Parrish has tried to stay on the straight and narrow, and he’s been aided by Riven’s willingness to do whatever dumb crap Rex tried to bait Parrish into. Parrish had a lot of hero worship for Riven as a kid, seeing his kindness, and later was attracted to him physically. He’s pretty angry with Riven about going to prison, because he can’t admire a murderer–even if it was accidental. It’s clear that Riven’s still got beef with his dad and Rex, though, and Parrish can’t figure out why. Not until he overhears his dad talking about how they plan to use Riven in more of their dealings, since Riven can be manipulated by his love for his grandma, who raised him. It’s a big awakening, and melts Parrish’s heart for Riven all over again.
But, between Rex and his dad still gunning for Riven, Parrish having feelings Riven doesn’t feel like he deserves, and Riven himself having a hard time connecting with people post-incarceration, there are a lot of signals that are getting mixed and crossed.
Riven’s the first person who’d call himself poor white trash, and the folks in this story are one phone call away from a daytime soap opera. Parrish and Riven have a connection, the only one that Riven’s been able to make, beyond that with his grandma. Parrish may be the job runner on their construction site, but Riven runs things in the bedroom, much to the satisfaction of both men. Parrish wants them to find a way out of their sleepy Oregon town, and Riven’s sure he’s not long for this world. If Rex and his dad don’t kill him, he’ll probably end up back in prison and give up all hope. Parrish is the rock Riven needs, even if he’s willing to sacrifice himself–once again–to keep Parrish out of the spotlight cast by Parrish’s own father.

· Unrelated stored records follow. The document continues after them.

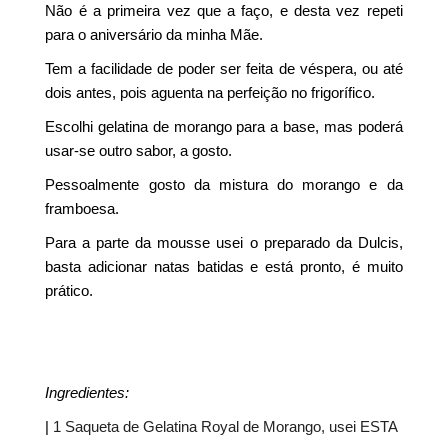
Não é a primeira vez que a faço, e desta vez repeti
para o aniversário da minha Mãe.
Tem a facilidade de poder ser feita de véspera, ou até
dois antes, pois aguenta na perfeição no frigorífico.
Escolhi gelatina de morango para a base, mas poderá
usar-se outro sabor, a gosto.
Pessoalmente gosto da mistura do morango e da
framboesa.
Para a parte da mousse usei o preparado da Dulcis,
basta adicionar natas batidas e está pronto, é muito
prático.
Ingredientes:
|
1 Saqueta de Gelatina Royal de Morango, usei ESTA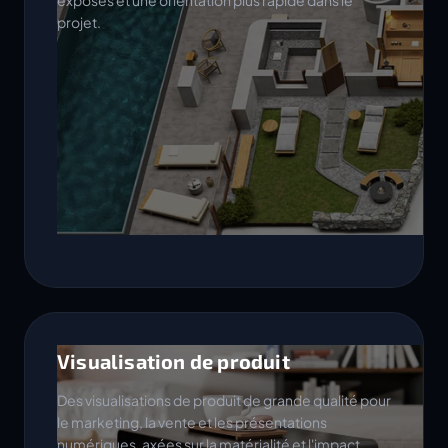
exposés et une orientation plus rapide dans le
projet.
Visualisation de produit
Des visualisations de produit de grande qualité pour
le marketing, la vente et les présentations
numériques, axées sur la matérialité et l'impact.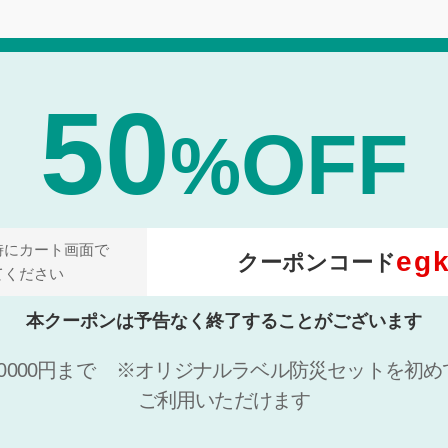
50
OFF
%
時にカート画面で
eg
クーポンコード
てください
本クーポンは予告なく終了することがございます
000円まで
※オリジナルラベル防災セットを初め
ご利用いただけます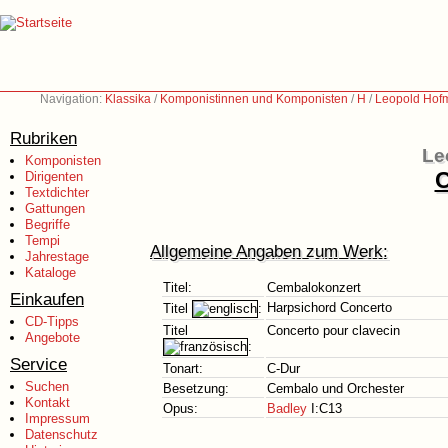
Navigation:
Klassika
/
Komponistinnen und Komponisten
/
H
/
Leopold Hof
Rubriken
Le
Komponisten
C
Dirigenten
Textdichter
Gattungen
Begriffe
Tempi
Allgemeine Angaben zum Werk:
Jahrestage
Kataloge
Titel:
Cembalokonzert
Einkaufen
Harpsichord Concerto
Titel
:
CD-Tipps
Titel
Concerto pour clavecin
Angebote
:
Service
Tonart:
C-Dur
Suchen
Besetzung:
Cembalo und Orchester
Kontakt
Opus:
Badley
I:C13
Impressum
Datenschutz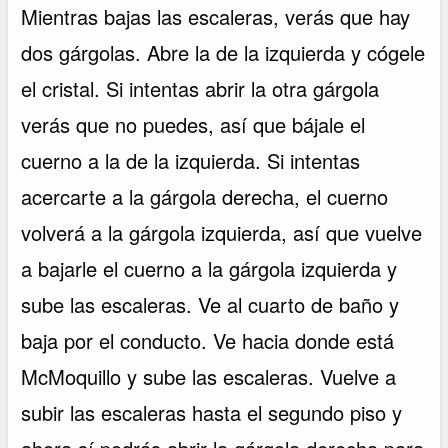
Mientras bajas las escaleras, verás que hay
dos gárgolas. Abre la de la izquierda y cógele
el cristal. Si intentas abrir la otra gárgola
verás que no puedes, así que bájale el
cuerno a la de la izquierda. Si intentas
acercarte a la gárgola derecha, el cuerno
volverá a la gárgola izquierda, así que vuelve
a bajarle el cuerno a la gárgola izquierda y
sube las escaleras. Ve al cuarto de baño y
baja por el conducto. Ve hacia donde está
McMoquillo y sube las escaleras. Vuelve a
subir las escaleras hasta el segundo piso y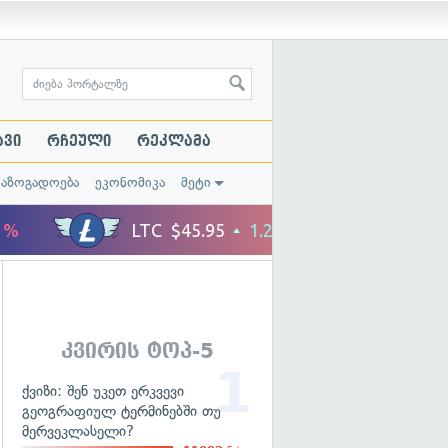
ავი
რჩეული
რეკლამა
საზოგადოება
ეკონომიკა
მეტი
კვირის ტოპ-5
ქვიზი: შენ უკეთ ერკვევი
გეოგრაფიულ ტერმინებში თუ
მერვეკლასელი?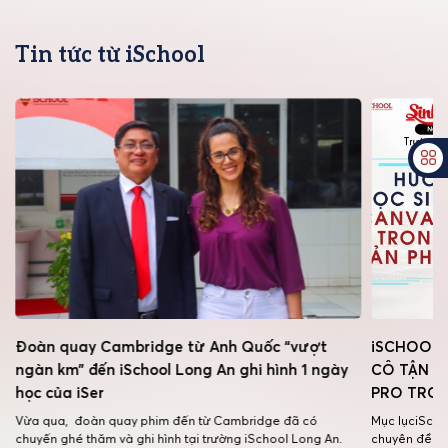
Tin tức từ iSchool
Đoàn quay Cambridge từ Anh Quốc “vượt
iSCHOOL 
ngàn km” đến iSchool Long An ghi hình 1 ngày
CÔ TẬN D
học của iSer
PRO TRO
Vừa qua, đoàn quay phim đến từ Cambridge đã có
Mục lụciScho
chuyến ghé thăm và ghi hình tại trường iSchool Long An.
chuyên đề “H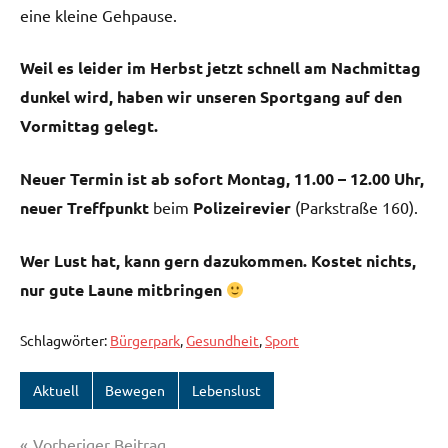
eine kleine Gehpause.
Weil es leider im Herbst jetzt schnell am Nachmittag
dunkel wird, haben wir unseren Sportgang auf den
Vormittag gelegt.
Neuer Termin ist ab sofort Montag, 11.00 – 12.00 Uhr,
neuer Treffpunkt
beim
Polizeirevier
(Parkstraße 160).
Wer Lust hat, kann gern dazukommen. Kostet nichts,
nur gute Laune mitbringen
Schlagwörter:
Bürgerpark
,
Gesundheit
,
Sport
Aktuell
Bewegen
Lebenslust
Beitragsnavigation
Vorheriger Beitrag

There are a lot of struggling people in this story, and most of the time their options aren’t great. Riven has to choose between bad and worse options, repeatedly. That’s why his choice to pursue Parrish is so liberating. I loved how their enemies to lovers dynamic develops, and how they are able to support one another in big and small ways. The drama builds to a head at just the right moment, and unexpected help arrives to free these guys from the long shadows cast by Rex and his dad. I liked the story, which is pretty dark and decidedly gritty. I liked how Parrish is a good man, not letting his disastrous relations taint his life. I loved Riven’s loyalty, especially for his grandmother. There are enough dirty sexy moments to make the relationship development feel authentic. I would definitely recommend this story for readers who enjoy darker romances and flawed characters.